─── Records supplied

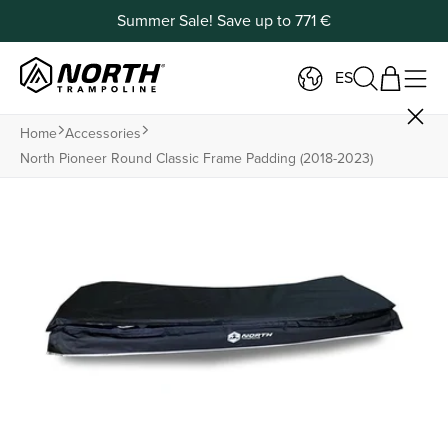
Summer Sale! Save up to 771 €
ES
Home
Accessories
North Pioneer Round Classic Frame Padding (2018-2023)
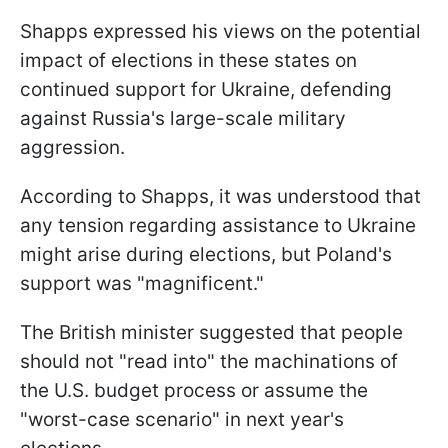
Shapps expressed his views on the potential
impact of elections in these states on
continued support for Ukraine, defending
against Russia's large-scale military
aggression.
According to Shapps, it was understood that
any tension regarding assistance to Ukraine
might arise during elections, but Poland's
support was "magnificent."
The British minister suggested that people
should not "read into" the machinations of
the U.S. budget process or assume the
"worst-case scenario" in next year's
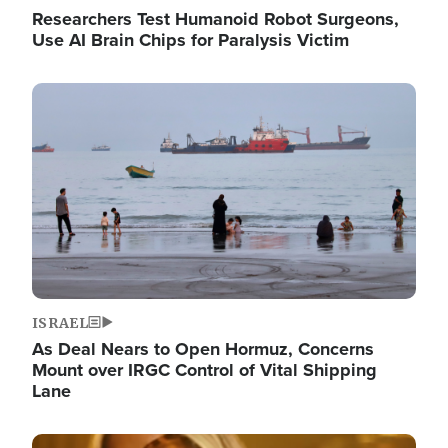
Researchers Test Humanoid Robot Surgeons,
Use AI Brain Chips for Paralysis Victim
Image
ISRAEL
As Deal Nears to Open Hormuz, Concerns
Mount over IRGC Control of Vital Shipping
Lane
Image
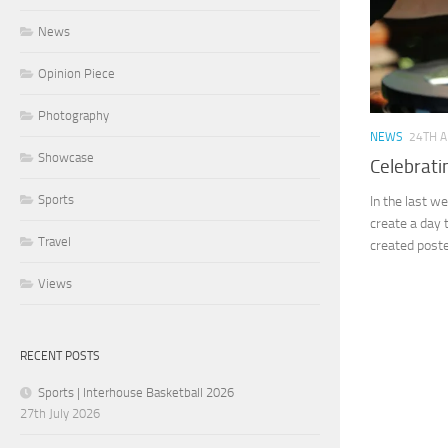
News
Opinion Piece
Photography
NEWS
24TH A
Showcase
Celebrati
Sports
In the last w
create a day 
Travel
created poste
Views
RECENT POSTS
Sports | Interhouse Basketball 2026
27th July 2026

──────
─── Records supplied

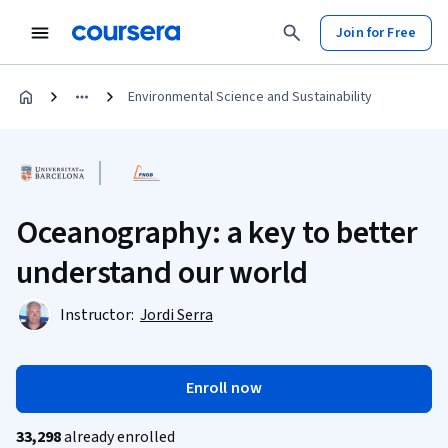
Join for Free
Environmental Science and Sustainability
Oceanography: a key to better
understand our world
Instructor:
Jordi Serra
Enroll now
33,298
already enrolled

──────
─── Records supplied

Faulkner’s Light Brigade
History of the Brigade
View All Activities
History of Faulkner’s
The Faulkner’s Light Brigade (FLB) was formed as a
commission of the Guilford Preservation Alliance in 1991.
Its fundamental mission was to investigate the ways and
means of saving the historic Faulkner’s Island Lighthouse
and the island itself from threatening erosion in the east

──────

Lines from the records above that hold "support" are the ones to list.

continued support for Ukraine, defending
support was "magnificent."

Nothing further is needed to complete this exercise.